Input Specification:
Each input file contains one test case. Each case starts with two positive integers \(N\ (≤10^4)\), the number of records, and \(K\ (≤8×10^4)\) the number of queries. Then N lines follow, each gives a record in the format:
plate_number hh:mm:ss status
where plate_number
is a string of 7 English capital letters or 1-digit numbers; hh:mm:ss
represents the time point in a day by hour:minute:second, with the earliest time being 00:00:00
and the latest 23:59:59
; and status
is either in
or out
.
Note that all times will be within a single day.
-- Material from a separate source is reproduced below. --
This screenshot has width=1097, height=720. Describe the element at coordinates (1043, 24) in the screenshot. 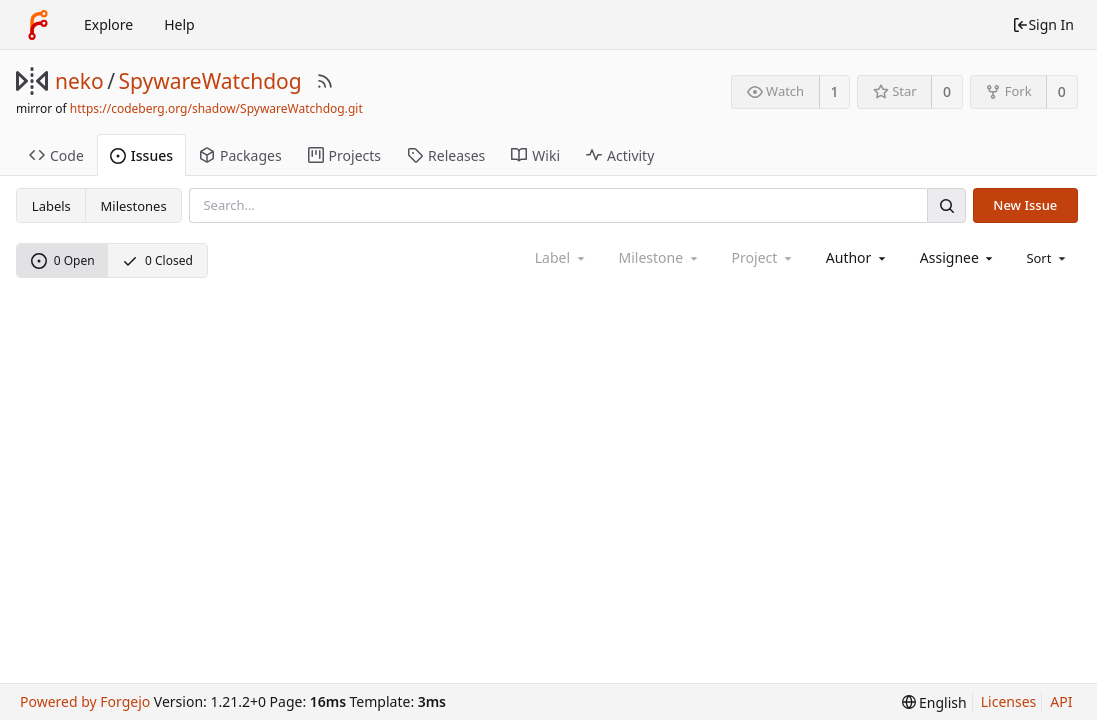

Each in
record is paired with the chronologically next record for the same car provided it is an out
record. Any in
records that are not paired with an out
record are ignored, as are out
records not paired with an in
record. It is guaranteed that at least one car is well paired in the input, and no car is both in
and out
at the same moment. Times are recorded using a 24-hour clock.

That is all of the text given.